● **Directions**: Transcribe the lines below exactly. No image belongs in the transcription.

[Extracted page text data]
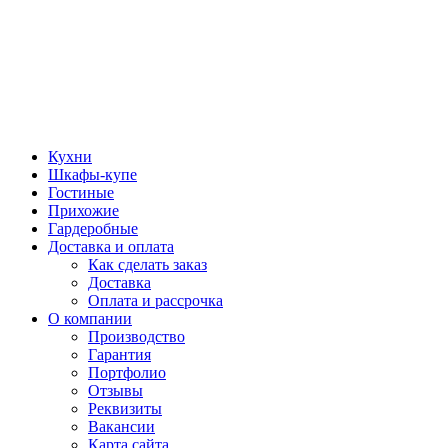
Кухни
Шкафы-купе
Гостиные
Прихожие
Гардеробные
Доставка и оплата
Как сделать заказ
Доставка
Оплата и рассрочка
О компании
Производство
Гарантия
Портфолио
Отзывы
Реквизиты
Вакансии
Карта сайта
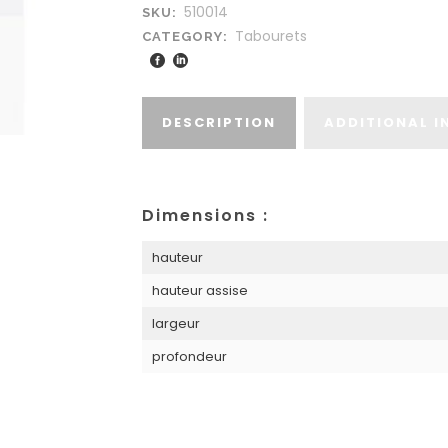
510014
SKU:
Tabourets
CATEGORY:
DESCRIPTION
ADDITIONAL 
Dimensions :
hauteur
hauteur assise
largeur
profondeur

● **Output of the exercise**:
Кухни
Шкафы-купе
Гостиные
Прихожие
Гардеробные
Доставка и оплата
Как сделать заказ
Доставка
Оплата и рассрочка
О компании
Производство
Гарантия
Портфолио
Отзывы
Реквизиты
Вакансии
Карта сайта
510014
SKU:
Tabourets
CATEGORY:
DESCRIPTION
ADDITIONAL 
Dimensions :
hauteur
hauteur assise
largeur
profondeur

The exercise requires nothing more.